With crime on the rise - the murder rate is currently about 11 percent above that of last year - one hopes that is not the case. Especially when regarding Vivoni, whose worst offense may be that I believe he has twice lied publicly.

The first controversy generated by Vivoni occurred at a meeting of regional law enforcement agencies in Santo Domingo last April to discuss strategies to curb drug smuggling. He told a San Juan Star reporter that he questioned the portrayal by federal authorities of Puerto Rico as a transshipment point for drugs coming from South America to the United States. He also cast doubt on federal Drug Enforcement Administration statistics indicating that 30 percent of drugs smuggled into Puerto Rico are consumed locally.

"My interest is breaking up the chain that originates in Latin America and makes it to Puerto Rico. If it didn't come to the island at all, I wouldn't care if tons of drugs went to the states," he said. When his words generated criticism, he refused to own up to them, saying he was misquoted. And he said this several times in media reports, no matter that he was trying to save his own skin at the expense of a good reporter's reputation.

Vivoni has said other stupid things, once attributing a murder wave to an ongoing round of Navy military exercises on Vieques. Vivoni didn't have any "facts to prove it," but he said "he felt" the exercises were making people violent.

And his poise in the heat of battle was also twice questioned, when April protests outside the gate of Camp Garcia in Vieques got out of hand and when a stand-off between statehood and independence supporters outside the Capitol turned violent.

Earlier this month, he removed two of the highest commanders he had appointed because they allegedly showed previously seized weapons to the media under the false assumption that they had just been seized in a raid the night before. While his insistence on honesty in the force may have been laudable, it also revealed that two of his closest allies had openly defied him.
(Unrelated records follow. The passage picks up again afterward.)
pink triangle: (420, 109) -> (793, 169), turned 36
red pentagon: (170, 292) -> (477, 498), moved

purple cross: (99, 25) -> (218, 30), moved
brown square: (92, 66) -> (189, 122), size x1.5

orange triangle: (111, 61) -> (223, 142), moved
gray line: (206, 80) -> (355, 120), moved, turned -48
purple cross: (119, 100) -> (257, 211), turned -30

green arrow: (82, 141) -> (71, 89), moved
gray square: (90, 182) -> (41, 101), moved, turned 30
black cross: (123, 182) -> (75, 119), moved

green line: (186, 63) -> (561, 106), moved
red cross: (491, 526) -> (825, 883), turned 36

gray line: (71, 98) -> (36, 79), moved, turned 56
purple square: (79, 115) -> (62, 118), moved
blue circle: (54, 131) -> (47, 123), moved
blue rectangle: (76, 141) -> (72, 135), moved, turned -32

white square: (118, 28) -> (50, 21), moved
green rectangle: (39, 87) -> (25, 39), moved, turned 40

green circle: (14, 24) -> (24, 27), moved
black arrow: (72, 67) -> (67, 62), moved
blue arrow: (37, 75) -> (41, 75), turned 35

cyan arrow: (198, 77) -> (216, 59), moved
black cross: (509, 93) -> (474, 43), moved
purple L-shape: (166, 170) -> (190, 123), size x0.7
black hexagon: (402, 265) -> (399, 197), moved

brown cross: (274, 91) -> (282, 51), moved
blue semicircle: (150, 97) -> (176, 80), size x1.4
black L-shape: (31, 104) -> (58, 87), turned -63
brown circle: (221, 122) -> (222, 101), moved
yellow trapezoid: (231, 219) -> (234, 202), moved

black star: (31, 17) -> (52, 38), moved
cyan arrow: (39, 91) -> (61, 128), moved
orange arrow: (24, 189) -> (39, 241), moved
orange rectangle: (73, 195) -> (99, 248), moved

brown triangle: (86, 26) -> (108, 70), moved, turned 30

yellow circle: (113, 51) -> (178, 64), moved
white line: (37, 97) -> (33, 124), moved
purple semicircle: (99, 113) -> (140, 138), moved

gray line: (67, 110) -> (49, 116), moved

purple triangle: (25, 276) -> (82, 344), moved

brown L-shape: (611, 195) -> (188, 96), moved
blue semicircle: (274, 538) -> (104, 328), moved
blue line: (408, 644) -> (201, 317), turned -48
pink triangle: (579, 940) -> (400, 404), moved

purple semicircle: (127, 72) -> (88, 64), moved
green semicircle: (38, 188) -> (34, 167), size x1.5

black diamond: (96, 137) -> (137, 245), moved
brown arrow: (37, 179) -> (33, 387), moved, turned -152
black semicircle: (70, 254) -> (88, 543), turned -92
It was not until the "Maneco" affair this month, however, that he exposed himself in another apparent lie. And this time not to one news outlet, but the entire media of Puerto Rico.

Vivoni approved the nomination of Insp. Juan "Maneco" Rivera Cancel to head the San Juan Tactical Operations Division. The problem was the officer had recently lost the department a multi-million dollar sexual harassment lawsuit filed against him by a young, female subordinate.

When the move generated criticism, Vivoni first said that he only approved the recommendation of one of his top officers. Denying any pressure from La Fortaleza, he added that he simply rethought his decision in the face of the criticism and decided to revoke the promotion.

The problem was he did not get his story straight with his bosses. At a press conference hours after Vivoni spoke, La Fortaleza Chief of Staff César Miranda and Secretary of State Ferdinand Pérez made clear that the nomination was unacceptable to La Fortaleza and that their view was made known.

Not surprisingly, perhaps, Pereira told reporters that he was first approached by Calderón about the job shortly before Thanksgiving - right after the "Maneco" reports broke.